▶ _What is needed_: Your reply should hold exactly the lines from the one that contains "Image attached. Give" through the end of the data. Repeat them word for word.

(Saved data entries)
+++

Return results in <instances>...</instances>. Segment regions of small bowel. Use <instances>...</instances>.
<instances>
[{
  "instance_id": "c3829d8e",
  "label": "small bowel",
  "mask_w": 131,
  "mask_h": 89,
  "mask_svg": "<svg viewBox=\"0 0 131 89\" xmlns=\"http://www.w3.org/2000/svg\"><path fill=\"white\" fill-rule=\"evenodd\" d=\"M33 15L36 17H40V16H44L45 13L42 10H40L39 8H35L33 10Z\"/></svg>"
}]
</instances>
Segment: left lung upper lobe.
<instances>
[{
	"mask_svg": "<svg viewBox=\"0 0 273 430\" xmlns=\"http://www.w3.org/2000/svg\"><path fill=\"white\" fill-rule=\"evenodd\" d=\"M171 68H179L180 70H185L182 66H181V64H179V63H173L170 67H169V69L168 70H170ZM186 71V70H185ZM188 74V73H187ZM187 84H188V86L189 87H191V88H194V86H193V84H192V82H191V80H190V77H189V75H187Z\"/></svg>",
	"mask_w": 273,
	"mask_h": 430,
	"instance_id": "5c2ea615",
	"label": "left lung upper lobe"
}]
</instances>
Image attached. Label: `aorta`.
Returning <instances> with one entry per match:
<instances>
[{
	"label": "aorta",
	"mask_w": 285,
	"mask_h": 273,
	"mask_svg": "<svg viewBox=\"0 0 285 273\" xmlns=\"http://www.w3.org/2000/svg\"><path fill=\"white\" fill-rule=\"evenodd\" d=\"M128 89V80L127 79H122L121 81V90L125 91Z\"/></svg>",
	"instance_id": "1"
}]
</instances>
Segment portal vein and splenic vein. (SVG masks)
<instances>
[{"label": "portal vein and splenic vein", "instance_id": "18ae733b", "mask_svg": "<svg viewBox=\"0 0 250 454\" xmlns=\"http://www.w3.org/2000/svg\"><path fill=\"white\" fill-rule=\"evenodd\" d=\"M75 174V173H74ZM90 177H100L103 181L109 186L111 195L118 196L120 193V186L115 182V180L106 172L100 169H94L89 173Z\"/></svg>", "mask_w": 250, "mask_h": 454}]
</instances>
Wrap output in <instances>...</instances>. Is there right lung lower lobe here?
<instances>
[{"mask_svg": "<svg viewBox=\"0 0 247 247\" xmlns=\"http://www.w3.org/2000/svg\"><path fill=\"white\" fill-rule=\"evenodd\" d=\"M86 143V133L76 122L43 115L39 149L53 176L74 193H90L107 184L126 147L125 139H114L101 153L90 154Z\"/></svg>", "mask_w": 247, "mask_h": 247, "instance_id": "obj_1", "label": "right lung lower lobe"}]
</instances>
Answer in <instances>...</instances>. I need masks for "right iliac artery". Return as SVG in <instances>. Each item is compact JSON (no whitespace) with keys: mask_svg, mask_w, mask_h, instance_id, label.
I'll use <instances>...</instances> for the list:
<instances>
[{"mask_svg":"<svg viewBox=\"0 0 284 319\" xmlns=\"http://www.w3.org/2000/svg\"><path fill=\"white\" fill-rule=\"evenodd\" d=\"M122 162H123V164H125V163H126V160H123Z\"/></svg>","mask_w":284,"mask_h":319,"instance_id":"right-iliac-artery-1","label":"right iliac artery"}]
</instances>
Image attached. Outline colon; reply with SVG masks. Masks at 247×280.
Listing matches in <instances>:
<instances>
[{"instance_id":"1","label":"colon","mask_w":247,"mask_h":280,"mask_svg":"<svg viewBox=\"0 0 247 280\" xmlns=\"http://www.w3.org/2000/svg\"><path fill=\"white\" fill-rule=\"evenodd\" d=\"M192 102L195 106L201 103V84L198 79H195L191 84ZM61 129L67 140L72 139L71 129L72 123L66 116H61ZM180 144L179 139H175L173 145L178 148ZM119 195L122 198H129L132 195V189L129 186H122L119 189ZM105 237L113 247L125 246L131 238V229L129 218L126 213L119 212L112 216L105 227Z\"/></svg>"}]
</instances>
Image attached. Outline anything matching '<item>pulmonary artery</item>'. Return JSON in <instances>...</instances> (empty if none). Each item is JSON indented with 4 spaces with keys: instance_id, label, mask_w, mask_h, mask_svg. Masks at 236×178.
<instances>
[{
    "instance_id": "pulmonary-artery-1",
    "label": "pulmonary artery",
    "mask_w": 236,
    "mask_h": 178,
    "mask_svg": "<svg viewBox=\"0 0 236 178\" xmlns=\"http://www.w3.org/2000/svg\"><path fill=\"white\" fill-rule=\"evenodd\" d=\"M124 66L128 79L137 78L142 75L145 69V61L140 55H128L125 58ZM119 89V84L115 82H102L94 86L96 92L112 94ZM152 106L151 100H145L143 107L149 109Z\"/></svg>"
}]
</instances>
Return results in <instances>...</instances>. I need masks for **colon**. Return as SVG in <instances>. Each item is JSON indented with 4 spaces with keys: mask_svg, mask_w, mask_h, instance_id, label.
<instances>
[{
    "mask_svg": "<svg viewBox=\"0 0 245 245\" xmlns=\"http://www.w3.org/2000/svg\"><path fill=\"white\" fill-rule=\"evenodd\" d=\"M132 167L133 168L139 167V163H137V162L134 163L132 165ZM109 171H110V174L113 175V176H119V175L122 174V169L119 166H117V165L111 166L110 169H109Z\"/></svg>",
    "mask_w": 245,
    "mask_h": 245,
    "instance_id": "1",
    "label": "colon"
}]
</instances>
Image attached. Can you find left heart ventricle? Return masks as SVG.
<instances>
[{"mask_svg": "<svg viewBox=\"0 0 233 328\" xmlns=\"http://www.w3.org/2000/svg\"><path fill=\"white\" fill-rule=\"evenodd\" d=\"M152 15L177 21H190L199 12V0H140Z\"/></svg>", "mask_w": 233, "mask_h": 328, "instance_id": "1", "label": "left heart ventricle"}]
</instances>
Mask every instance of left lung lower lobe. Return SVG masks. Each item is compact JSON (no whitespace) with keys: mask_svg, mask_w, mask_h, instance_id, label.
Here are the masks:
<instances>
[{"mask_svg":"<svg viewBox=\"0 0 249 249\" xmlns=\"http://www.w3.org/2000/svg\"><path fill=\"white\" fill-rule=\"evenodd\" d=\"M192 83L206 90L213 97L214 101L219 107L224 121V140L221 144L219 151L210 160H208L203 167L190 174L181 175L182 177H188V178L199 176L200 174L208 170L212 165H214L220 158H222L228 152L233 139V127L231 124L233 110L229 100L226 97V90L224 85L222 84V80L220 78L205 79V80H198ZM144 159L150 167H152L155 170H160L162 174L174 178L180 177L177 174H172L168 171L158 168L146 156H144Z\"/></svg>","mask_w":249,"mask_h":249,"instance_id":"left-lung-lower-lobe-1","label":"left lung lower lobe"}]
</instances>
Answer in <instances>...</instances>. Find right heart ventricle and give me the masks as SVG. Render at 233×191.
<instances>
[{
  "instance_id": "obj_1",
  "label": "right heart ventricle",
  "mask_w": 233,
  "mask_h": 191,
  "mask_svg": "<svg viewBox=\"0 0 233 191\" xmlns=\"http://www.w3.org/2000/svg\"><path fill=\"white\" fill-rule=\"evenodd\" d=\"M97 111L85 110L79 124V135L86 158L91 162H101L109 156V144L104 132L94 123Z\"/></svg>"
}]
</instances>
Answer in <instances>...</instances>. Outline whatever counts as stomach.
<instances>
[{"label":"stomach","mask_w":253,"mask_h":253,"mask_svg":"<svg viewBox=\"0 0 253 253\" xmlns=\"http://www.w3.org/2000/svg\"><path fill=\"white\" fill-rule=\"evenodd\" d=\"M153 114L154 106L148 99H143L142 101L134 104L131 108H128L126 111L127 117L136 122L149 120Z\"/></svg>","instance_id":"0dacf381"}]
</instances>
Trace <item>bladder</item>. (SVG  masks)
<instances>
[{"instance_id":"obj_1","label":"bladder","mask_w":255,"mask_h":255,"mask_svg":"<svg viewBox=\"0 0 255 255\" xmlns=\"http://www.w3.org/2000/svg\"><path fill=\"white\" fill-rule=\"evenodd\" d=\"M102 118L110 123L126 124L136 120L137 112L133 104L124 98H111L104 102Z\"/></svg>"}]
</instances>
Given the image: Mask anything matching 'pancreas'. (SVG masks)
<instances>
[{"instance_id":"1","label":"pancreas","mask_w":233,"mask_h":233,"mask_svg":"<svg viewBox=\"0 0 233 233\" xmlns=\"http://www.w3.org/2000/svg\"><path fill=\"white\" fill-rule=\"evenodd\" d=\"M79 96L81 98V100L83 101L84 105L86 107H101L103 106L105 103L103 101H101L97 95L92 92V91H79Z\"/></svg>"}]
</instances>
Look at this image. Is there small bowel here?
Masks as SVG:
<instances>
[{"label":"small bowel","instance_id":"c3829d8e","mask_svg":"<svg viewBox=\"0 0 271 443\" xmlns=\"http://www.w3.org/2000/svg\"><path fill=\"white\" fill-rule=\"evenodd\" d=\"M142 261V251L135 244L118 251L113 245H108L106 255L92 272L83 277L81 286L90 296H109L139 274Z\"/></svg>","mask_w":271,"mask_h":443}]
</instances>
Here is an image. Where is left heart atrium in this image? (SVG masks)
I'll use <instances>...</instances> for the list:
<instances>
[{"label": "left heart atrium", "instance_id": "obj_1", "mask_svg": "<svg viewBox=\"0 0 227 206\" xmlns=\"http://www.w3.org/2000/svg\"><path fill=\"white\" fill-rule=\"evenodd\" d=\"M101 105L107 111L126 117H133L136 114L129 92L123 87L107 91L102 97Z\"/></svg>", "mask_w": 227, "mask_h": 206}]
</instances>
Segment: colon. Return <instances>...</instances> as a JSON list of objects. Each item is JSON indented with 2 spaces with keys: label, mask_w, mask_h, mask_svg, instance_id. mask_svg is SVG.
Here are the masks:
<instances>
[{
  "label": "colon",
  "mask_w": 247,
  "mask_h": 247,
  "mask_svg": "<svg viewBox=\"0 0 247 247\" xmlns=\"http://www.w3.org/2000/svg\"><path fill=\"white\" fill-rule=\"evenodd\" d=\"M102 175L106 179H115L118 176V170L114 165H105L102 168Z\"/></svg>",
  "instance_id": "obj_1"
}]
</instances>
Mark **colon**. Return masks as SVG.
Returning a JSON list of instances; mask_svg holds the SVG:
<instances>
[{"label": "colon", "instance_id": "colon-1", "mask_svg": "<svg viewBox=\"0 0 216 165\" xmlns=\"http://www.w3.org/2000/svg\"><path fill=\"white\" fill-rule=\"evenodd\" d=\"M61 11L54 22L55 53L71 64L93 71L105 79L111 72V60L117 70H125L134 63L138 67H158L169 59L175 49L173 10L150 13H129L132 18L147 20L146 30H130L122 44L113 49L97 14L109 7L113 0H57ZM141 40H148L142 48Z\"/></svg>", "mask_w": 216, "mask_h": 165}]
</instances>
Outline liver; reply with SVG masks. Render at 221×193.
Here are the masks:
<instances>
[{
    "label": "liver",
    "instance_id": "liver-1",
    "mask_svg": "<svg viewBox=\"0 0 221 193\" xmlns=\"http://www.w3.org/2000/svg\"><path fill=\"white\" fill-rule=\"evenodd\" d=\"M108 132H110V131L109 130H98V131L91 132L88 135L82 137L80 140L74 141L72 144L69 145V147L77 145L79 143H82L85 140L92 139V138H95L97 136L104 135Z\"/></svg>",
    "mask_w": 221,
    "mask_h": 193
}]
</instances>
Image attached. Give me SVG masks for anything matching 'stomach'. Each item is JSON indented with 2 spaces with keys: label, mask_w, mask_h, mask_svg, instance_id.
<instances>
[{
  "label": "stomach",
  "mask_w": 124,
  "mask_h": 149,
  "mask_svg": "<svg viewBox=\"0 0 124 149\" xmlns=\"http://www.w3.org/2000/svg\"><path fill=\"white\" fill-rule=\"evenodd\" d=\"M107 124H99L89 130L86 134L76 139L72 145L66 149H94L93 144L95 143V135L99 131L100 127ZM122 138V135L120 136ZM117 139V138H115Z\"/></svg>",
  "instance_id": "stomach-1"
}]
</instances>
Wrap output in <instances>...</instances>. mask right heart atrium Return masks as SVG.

+++

▶ _Response area_:
Image attached. Give me SVG masks for anything matching 'stomach'. Each item is JSON indented with 2 spaces with keys: label, mask_w, mask_h, mask_svg, instance_id.
<instances>
[{
  "label": "stomach",
  "mask_w": 124,
  "mask_h": 149,
  "mask_svg": "<svg viewBox=\"0 0 124 149\" xmlns=\"http://www.w3.org/2000/svg\"><path fill=\"white\" fill-rule=\"evenodd\" d=\"M107 124H99L89 130L86 134L76 139L72 145L66 149H94L93 144L95 143V135L99 131L100 127ZM122 138V135L120 136ZM117 139V138H115Z\"/></svg>",
  "instance_id": "stomach-1"
}]
</instances>
Wrap output in <instances>...</instances>. mask right heart atrium Return masks as SVG.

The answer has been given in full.